Common ways to compute derivatives

Main message

There are many ways to compute partial derivatives: finite-differencing, complex-step, analytically by hand, or through algorithmic differentiation. The best method depends on your problem formulation, but the best implementation usually involves an intelligent mix of these methods.

from IPython.display import YouTubeVideo; YouTubeVideo('RG0dwwG_IzY', width=1024, height=576)

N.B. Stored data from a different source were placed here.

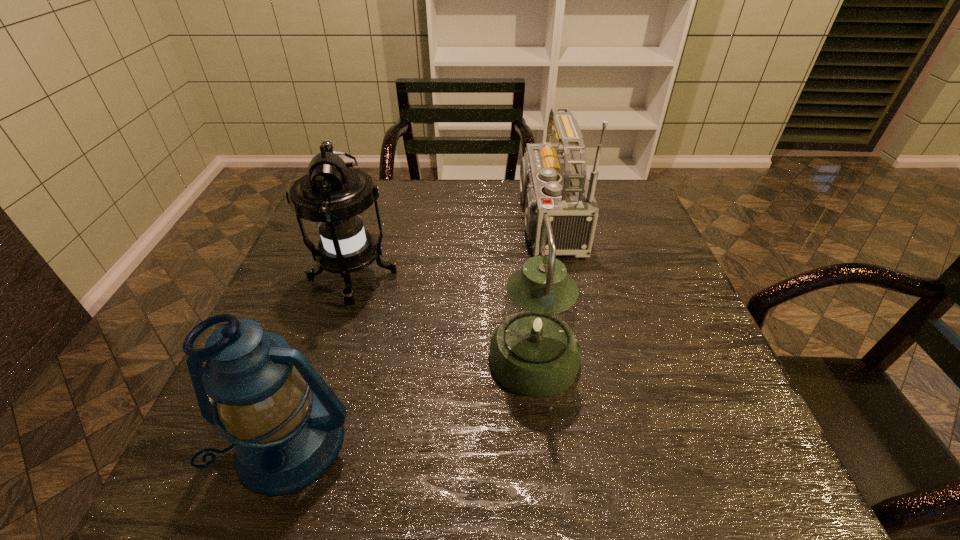 This screenshot has width=960, height=540. I want to click on lantern that stands as the second closest to the rightmost lantern, so click(256, 386).

Where is `blank area in the image that satisfies the following two spatial constraints: 1. on the front-facing side of the radio receiver; 2. on the front side of the farthest lantern`? blank area in the image that satisfies the following two spatial constraints: 1. on the front-facing side of the radio receiver; 2. on the front side of the farthest lantern is located at coordinates (550, 278).

Find the location of `blank area in the image that satisfies the following two spatial constraints: 1. on the front-facing side of the radio receiver; 2. on the front side of the rightmost lantern`. blank area in the image that satisfies the following two spatial constraints: 1. on the front-facing side of the radio receiver; 2. on the front side of the rightmost lantern is located at coordinates (564, 359). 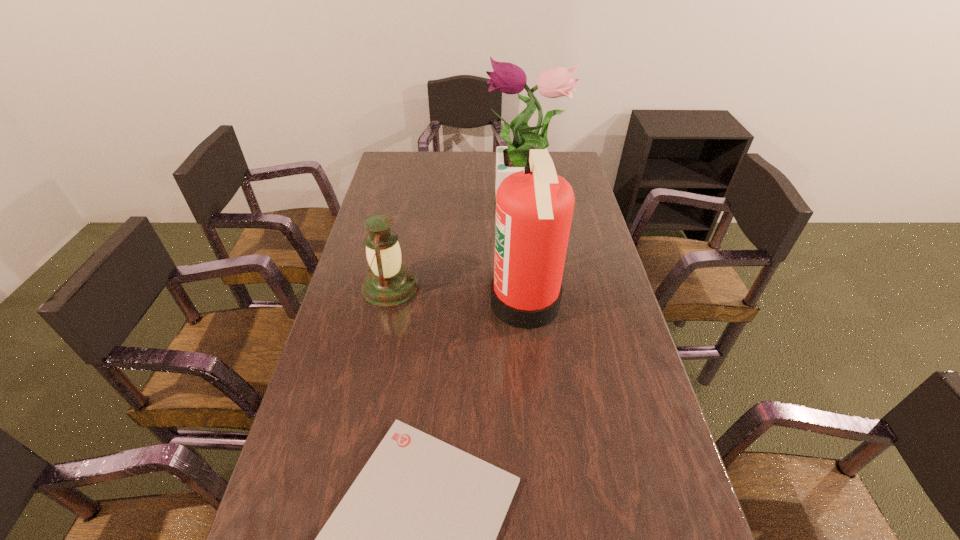 Find the location of a particular element. This screenshot has width=960, height=540. flower arrangement is located at coordinates (508, 78).

Where is `fire extinguisher`? Image resolution: width=960 pixels, height=540 pixels. fire extinguisher is located at coordinates point(534,207).

Image resolution: width=960 pixels, height=540 pixels. Identify the location of lantern. (388, 284).

This screenshot has width=960, height=540. What are the coordinates of `vacant space located on the front-facing side of the flower arrangement` in the screenshot? It's located at (448, 205).

Where is `free space located on the front-facing side of the flower arrangement`? This screenshot has width=960, height=540. free space located on the front-facing side of the flower arrangement is located at coordinates (435, 205).

Locate an element on the screen. vacant space situated on the front-facing side of the flower arrangement is located at coordinates (471, 205).

The image size is (960, 540). What are the coordinates of `free space located 0.160m at the nozzle of the fire extinguisher` in the screenshot? It's located at (437, 303).

The image size is (960, 540). I want to click on vacant area situated 0.190m at the nozzle of the fire extinguisher, so click(x=426, y=303).

What are the coordinates of `vacant space located at the nozzle of the fire extinguisher` in the screenshot? It's located at (426, 303).

Find the location of a particular element. vacant space located 0.230m with the light compartment facing forward on the lantern is located at coordinates (494, 287). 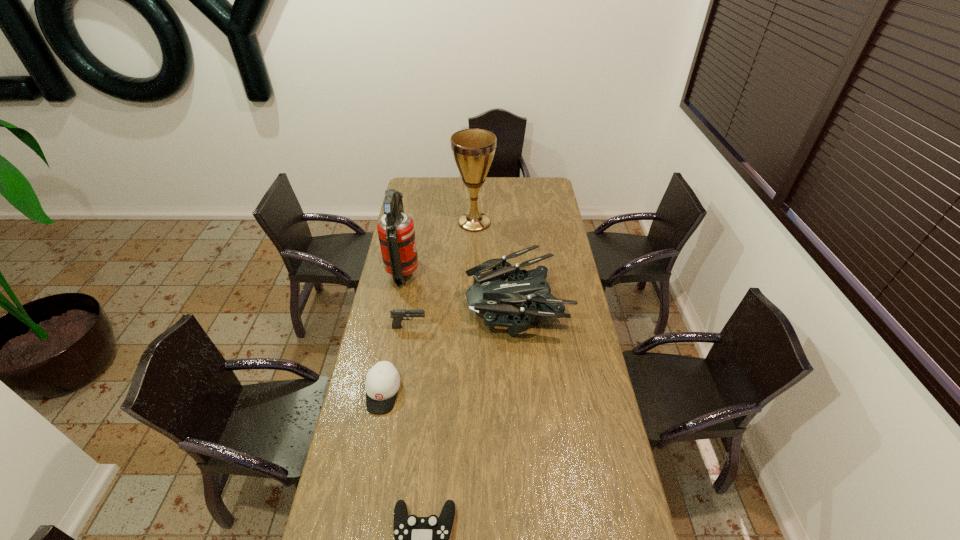 Locate an element on the screen. The height and width of the screenshot is (540, 960). trophy cup is located at coordinates (473, 150).

Image resolution: width=960 pixels, height=540 pixels. In order to click on fire extinguisher in this screenshot , I will do pos(396,233).

The height and width of the screenshot is (540, 960). Identify the location of drone. (490, 294).

This screenshot has width=960, height=540. I want to click on pistol, so click(x=397, y=314).

You are a GUI agent. You are given a task and a screenshot of the screen. Output one action in this format:
    pyautogui.click(x=<x>, y=<y>)
    Task: Click on the fifth farthest object
    This screenshot has height=540, width=960.
    Given the screenshot: What is the action you would take?
    pyautogui.click(x=382, y=383)

Find the location of a particular element. This screenshot has width=960, height=540. free region located 0.170m on the left of the farthest object is located at coordinates (423, 222).

Where is `vacant space located 0.180m on the front label side of the fire extinguisher`? Image resolution: width=960 pixels, height=540 pixels. vacant space located 0.180m on the front label side of the fire extinguisher is located at coordinates (457, 272).

Where is `vacant space located 0.080m on the back of the third tallest object`? The image size is (960, 540). vacant space located 0.080m on the back of the third tallest object is located at coordinates (513, 258).

Find the location of a particular element. The width and height of the screenshot is (960, 540). free space located aim along the barrel of the pistol is located at coordinates (461, 327).

Identify the location of vacant space located on the front-facing side of the baseball cap. This screenshot has height=540, width=960. (363, 500). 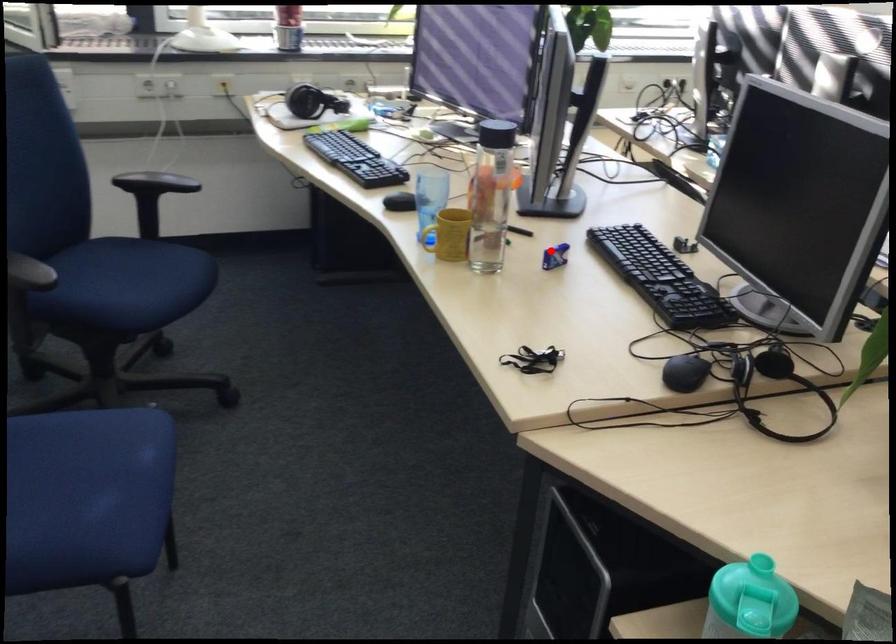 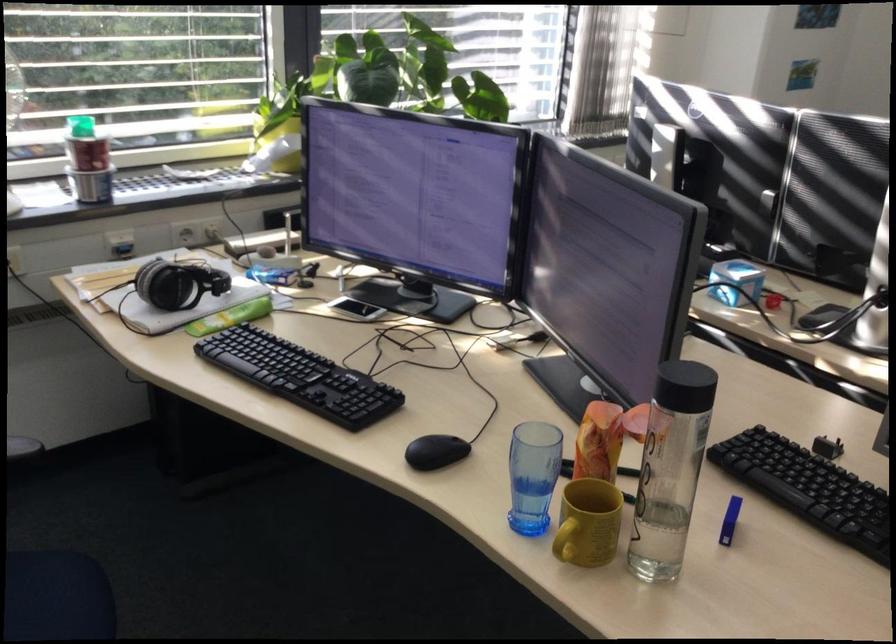 Question: I am providing you with two images of the same scene from different viewpoints. Given a red point in image1, look at the same physical point in image2. Is it:

Choices:
 (A) Closer to the viewpoint
 (B) Farther from the viewpoint

Answer: (A) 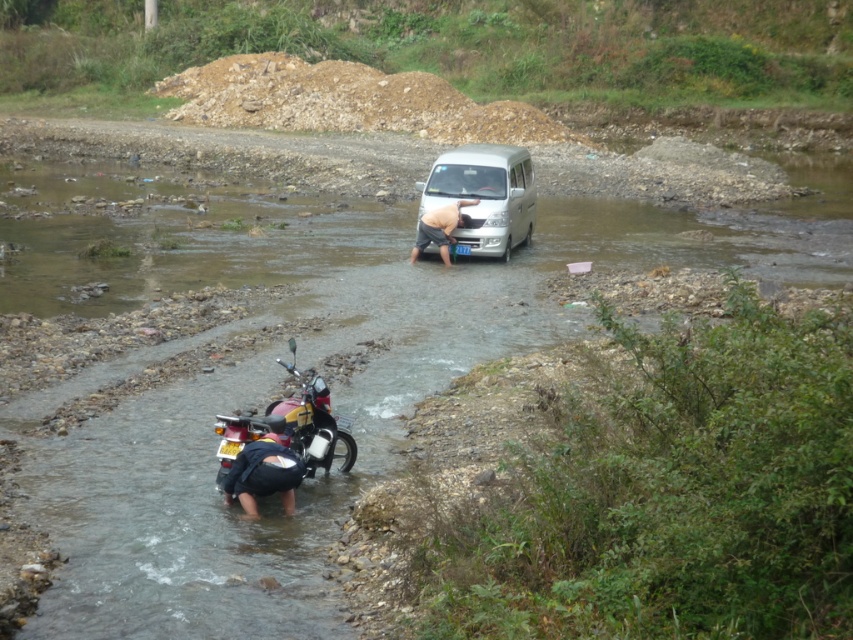 You are standing at the edge of the river and want to cross to the other side. There are two points marked on the left side of the river at coordinates point (248,412) and point (283,460). Which point is closer to you, indicating a shallower part of the river where it might be easier to cross?

Point (248,412) is further to the viewer than point (283,460), so the closer point to you is point (283,460). This might be a shallower part of the river where it is easier to cross. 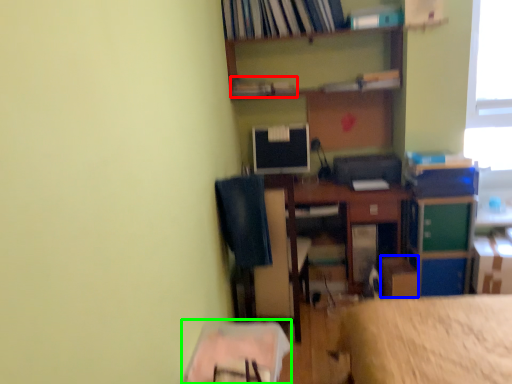 Question: Estimate the real-world distances between objects in this image. Which object is farther from book (highlighted by a red box), cardboard box (highlighted by a blue box) or table (highlighted by a green box)?

Choices:
 (A) cardboard box
 (B) table

Answer: (B) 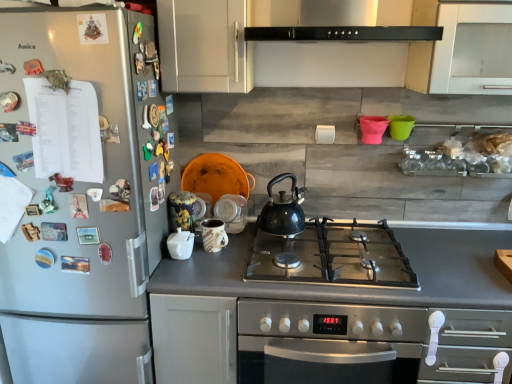 Question: Can you confirm if matte ceramic mug at center, which is counted as the second appliance, starting from the back, is positioned to the left of stainless steel oven at center?

Choices:
 (A) no
 (B) yes

Answer: (B)

Question: Does matte ceramic mug at center, which is counted as the second appliance, starting from the back, have a larger size compared to stainless steel oven at center?

Choices:
 (A) yes
 (B) no

Answer: (B)

Question: Does matte ceramic mug at center, which is counted as the second appliance, starting from the back, appear on the right side of stainless steel oven at center?

Choices:
 (A) yes
 (B) no

Answer: (B)

Question: Does matte ceramic mug at center, which is the 2th appliance from front to back, come behind stainless steel oven at center?

Choices:
 (A) no
 (B) yes

Answer: (B)

Question: Is matte ceramic mug at center, which is the 2th appliance from front to back, smaller than stainless steel oven at center?

Choices:
 (A) yes
 (B) no

Answer: (A)

Question: From a real-world perspective, is black matte kettle at center above or below matte ceramic mug at center, which is the 2th appliance from front to back?

Choices:
 (A) below
 (B) above

Answer: (B)

Question: Would you say black matte kettle at center is inside or outside matte ceramic mug at center, which is counted as the second appliance, starting from the back?

Choices:
 (A) inside
 (B) outside

Answer: (B)

Question: From their relative heights in the image, would you say black matte kettle at center is taller or shorter than matte ceramic mug at center, which is the 2th appliance from front to back?

Choices:
 (A) short
 (B) tall

Answer: (B)

Question: Considering the relative positions of black matte kettle at center and matte ceramic mug at center, which is counted as the second appliance, starting from the back, in the image provided, is black matte kettle at center to the left or to the right of matte ceramic mug at center, which is counted as the second appliance, starting from the back,?

Choices:
 (A) left
 (B) right

Answer: (B)

Question: In the image, is white matte cabinet at upper center positioned in front of or behind matte ceramic mug at center, which is the 2th appliance from front to back?

Choices:
 (A) behind
 (B) front

Answer: (B)

Question: From the image's perspective, is white matte cabinet at upper center positioned above or below matte ceramic mug at center, which is counted as the second appliance, starting from the back?

Choices:
 (A) below
 (B) above

Answer: (B)

Question: In terms of width, does white matte cabinet at upper center look wider or thinner when compared to matte ceramic mug at center, which is the 2th appliance from front to back?

Choices:
 (A) thin
 (B) wide

Answer: (B)

Question: Considering the positions of white matte cabinet at upper center and matte ceramic mug at center, which is counted as the second appliance, starting from the back, in the image, is white matte cabinet at upper center bigger or smaller than matte ceramic mug at center, which is counted as the second appliance, starting from the back,?

Choices:
 (A) small
 (B) big

Answer: (B)

Question: Considering the relative positions of matte ceramic cups at center, the 3th appliance positioned from the front, and white matte cabinet at upper center in the image provided, is matte ceramic cups at center, the 3th appliance positioned from the front, to the left or to the right of white matte cabinet at upper center?

Choices:
 (A) right
 (B) left

Answer: (A)

Question: Is matte ceramic cups at center, the first appliance when ordered from back to front, inside the boundaries of white matte cabinet at upper center, or outside?

Choices:
 (A) outside
 (B) inside

Answer: (A) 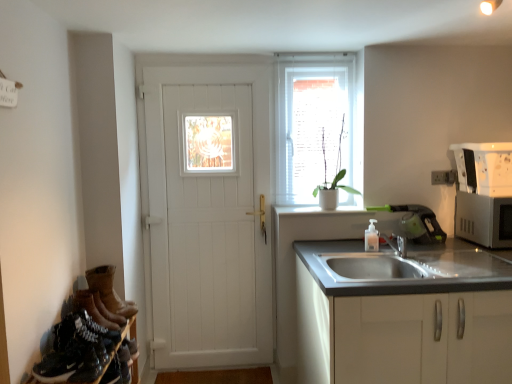 Question: Is black leather shoes at lower left in front of white wooden door at center?

Choices:
 (A) no
 (B) yes

Answer: (B)

Question: From the image's perspective, would you say black leather shoes at lower left is shown under white wooden door at center?

Choices:
 (A) yes
 (B) no

Answer: (A)

Question: Is there a large distance between black leather shoes at lower left and white wooden door at center?

Choices:
 (A) no
 (B) yes

Answer: (B)

Question: Is black leather shoes at lower left looking in the opposite direction of white wooden door at center?

Choices:
 (A) no
 (B) yes

Answer: (A)

Question: Is black leather shoes at lower left taller than white wooden door at center?

Choices:
 (A) yes
 (B) no

Answer: (B)

Question: Does black leather shoes at lower left have a greater width compared to white wooden door at center?

Choices:
 (A) yes
 (B) no

Answer: (A)

Question: Does white matte window at center have a smaller size compared to white wooden door at center?

Choices:
 (A) no
 (B) yes

Answer: (B)

Question: Is white matte window at center not inside white wooden door at center?

Choices:
 (A) yes
 (B) no

Answer: (A)

Question: From a real-world perspective, is white matte window at center located beneath white wooden door at center?

Choices:
 (A) no
 (B) yes

Answer: (A)

Question: From the image's perspective, does white matte window at center appear higher than white wooden door at center?

Choices:
 (A) no
 (B) yes

Answer: (B)

Question: Considering the relative sizes of white matte window at center and white wooden door at center in the image provided, is white matte window at center shorter than white wooden door at center?

Choices:
 (A) yes
 (B) no

Answer: (A)

Question: Does white matte window at center have a greater width compared to white wooden door at center?

Choices:
 (A) yes
 (B) no

Answer: (B)

Question: Considering the relative positions of silver metallic microwave at right and brown suede boots at lower left in the image provided, is silver metallic microwave at right behind brown suede boots at lower left?

Choices:
 (A) no
 (B) yes

Answer: (B) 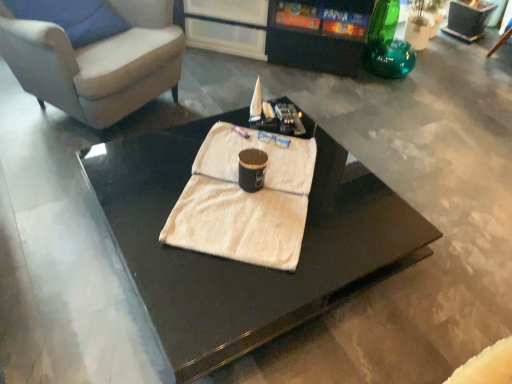 The height and width of the screenshot is (384, 512). I want to click on blank space to the left of white textured towel at center, so click(142, 200). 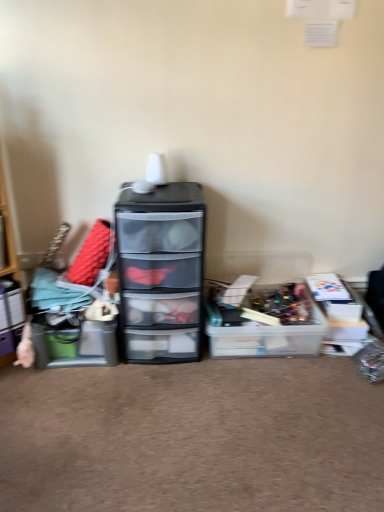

Video transcript available on YouTube and here.

Finite difference

Finite difference (FD) is the simplest and least invasive way to compute derivatives, but it does not produce accurate or efficient results. FD is when you evaluate a system at a certain point, then perturb that system and reevaluate it. The change in function value is then divided by the perturbation to get an approximated slope or derivative of the system. This is shown mathematically as:

\[\frac{\partial f}{\partial x} = \frac{f(x+h) - f(x)}{h} \]

where h is the perturbation size. The accuracy of the FD approximation varies with h and is highly dependent on model, problem formulation, and location within the design space. Martins and Ning discuss this in great detail in Sec. 6.4 within Engineering Design Optimization. This textbook section also explains forward first-order FD (shown above), as well as central FD, and other higher-order methods. It also does a great job explaining the advantages and disadvantages of FD.

If you use FD in your optimization, I highly recommend reading Sec. 6.4 as it is so comprehensive and concise. Spending 15 minutes reading and understanding it will save you hours and hours of model and optimization debugging.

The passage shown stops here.